Issu d'une modeste famille moscovite d'ingénieurs, Mikhaïl Khodorkovski fait des études de chimie et d'économie avant de se lancer dans les affaires. A l'époque soviétique, il est membre des Jeunesses communistes (Komsomol) et tisse des liens dans les instances du parti unique.

Avant la chute de l'URSS (décembre 1991), il fonde à 26 ans la banque Menatep qui lui permet de prendre le contrôle dans des conditions opaques de la compagnie de Ioukos. Il occupe en outre brièvement le poste de ministre de l'Energie en 1993.

Au début des années 2000, Mikhaïl Khodorkovski change de stratégie et devient le premier oligarque en Russie à opter pour une gestion à l'occidentale, devenant un modèle pour les investisseurs.

Il envisage alors un mariage entre Ioukos et la major américaine ExxonMobil, aide financièrement l'opposition russe et injecte des millions dans des programmes de soutien à la société civile.

"Je ne veux pas mourir en prison"

Porté par le boom du marché pétrolier, Ioukos devient le numéro un du secteur en Russie et Mikhaïl Khodorkovski la plus grosse fortune du pays, avec quelque 15 milliards de dollars, selon le magazine Forbes.

Début 2003, une rencontre au Kremlin entre une vingtaine d'oligarques et le président Poutine tourne à l'orage.

Mikhaïl Khodorkovski, le seul à cette réunion à être sans cravate, appelle à agir contre la corruption au sommet de l'Etat et cite nommément des proches de M. Poutine.

Ce dernier réplique : "M. Khodorkovski, êtes-vous sûr d'être en règle avec le fisc ?". "Absolument !", rétorque l'intéressé. "Eh bien, on verra", assène M. Poutine dans un silence glacial.

Le 25 octobre de la même année, Mikhaïl Khodorkovski est arrêté sur l'aéroport de Novossibirsk (Sibérie) où son avion faisait une escale technique, inculpé d'escroquerie de grande ampleur et d'évasion fiscale.

Après deux procès et dix ans passés derrière les barreaux, il devait sortir de prison en août 2014, à l'expiration de sa peine.

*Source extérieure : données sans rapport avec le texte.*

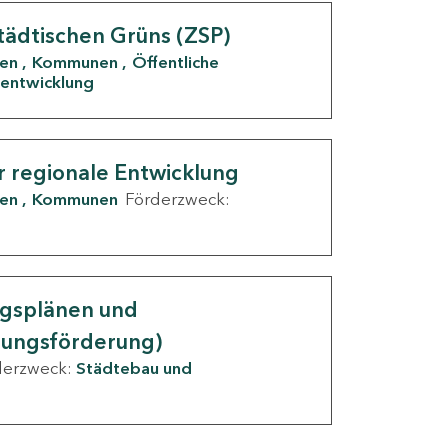
tädtischen Grüns (ZSP)
den
Kommunen
Öffentliche
entwicklung
r regionale Entwicklung
den
Kommunen
Förderzweck:
ngsplänen und
nungsförderung)
derzweck:
Städtebau und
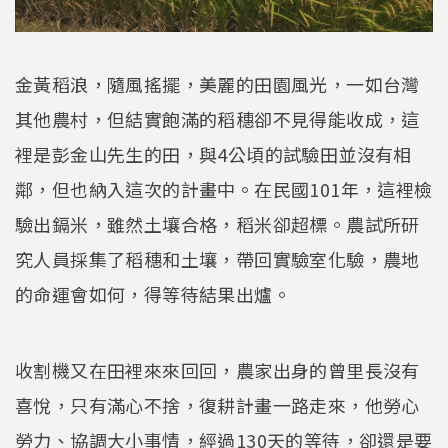
金黃稻浪，隨風搖擺，美麗的田園風光，一如台灣
其他農村，但結實飽滿的稻穗卻不見得能收成，這
裡是彭金山先生的田，與4公頃的試驗田並沒有相
鄰，但也納入這次的計畫中。在民國101年，這裡檢
驗出鎘米，雖然土壤合格，稻米卻超標。農試所研
究人員採集了稻穗和土壤，帶回實驗室化驗，農地
的命運會如何，得等待結果出爐。
收割機又在田裡來來回回，農家出身的曾里長沒有
喜悅，只有滿心不捨，復耕計畫一路走來，他勞心
勞力、協調大小事情，經過130天的等待，卻還是要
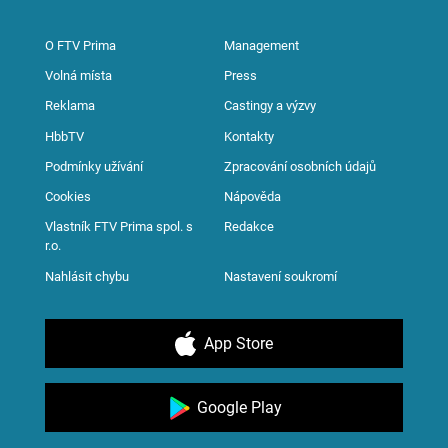
O FTV Prima
Management
Volná místa
Press
Reklama
Castingy a výzvy
HbbTV
Kontakty
Podmínky užívání
Zpracování osobních údajů
Cookies
Nápověda
Vlastník FTV Prima spol. s
Redakce
r.o.
Nahlásit chybu
Nastavení soukromí
App Store
Google Play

Des médias russes avaient évoqué ces derniers mois la possibilité d'un troisième procès, après la diffusion par des télévisions proches du pouvoir de documentaires insinuant que l'ex-oligarque était responsable de l'assassinat en 1998 du maire d'une petite ville de Sibérie occidentale.

Toujours insoumis, Mikhaïl Khodorkovski avait lancé, avant sa deuxième condamnation : "Je ne veux pas mourir en prison, mais mes convictions valent que je risque ma vie".